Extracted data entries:
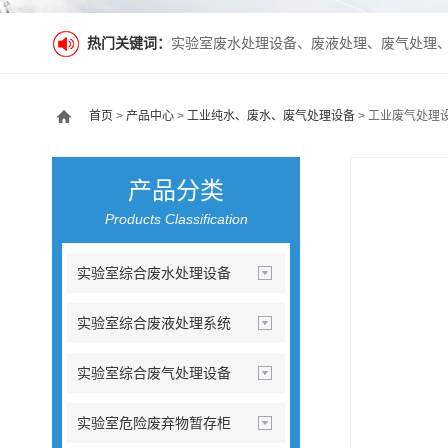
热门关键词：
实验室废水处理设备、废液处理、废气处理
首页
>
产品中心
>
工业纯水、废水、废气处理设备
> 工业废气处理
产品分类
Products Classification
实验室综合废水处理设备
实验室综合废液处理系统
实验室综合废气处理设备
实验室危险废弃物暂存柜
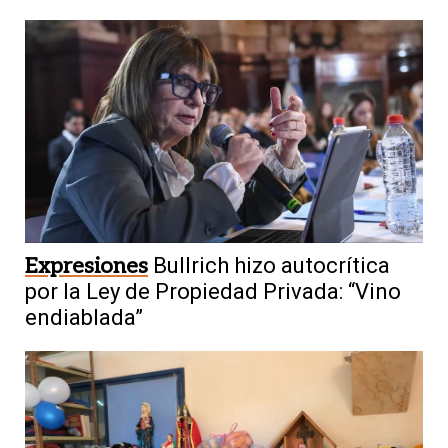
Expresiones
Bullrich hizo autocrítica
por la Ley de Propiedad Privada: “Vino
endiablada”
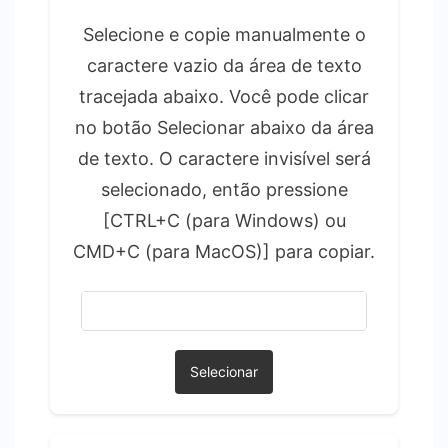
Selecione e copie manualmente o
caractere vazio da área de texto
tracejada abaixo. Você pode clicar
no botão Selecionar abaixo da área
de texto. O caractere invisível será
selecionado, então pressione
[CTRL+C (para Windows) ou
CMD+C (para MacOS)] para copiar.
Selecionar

Exercise aim: Restate the entries above word for word, minus the pictures.

Your solution:
热门关键词：
实验室废水处理设备、废液处理、废气处理
首页
>
产品中心
>
工业纯水、废水、废气处理设备
> 工业废气处理
产品分类
Products Classification
实验室综合废水处理设备
实验室综合废液处理系统
实验室综合废气处理设备
实验室危险废弃物暂存柜
Expresiones
Bullrich hizo autocrítica
por la Ley de Propiedad Privada: “Vino
endiablada”
Selecione e copie manualmente o
caractere vazio da área de texto
tracejada abaixo. Você pode clicar
no botão Selecionar abaixo da área
de texto. O caractere invisível será
selecionado, então pressione
[CTRL+C (para Windows) ou
CMD+C (para MacOS)] para copiar.
Selecionar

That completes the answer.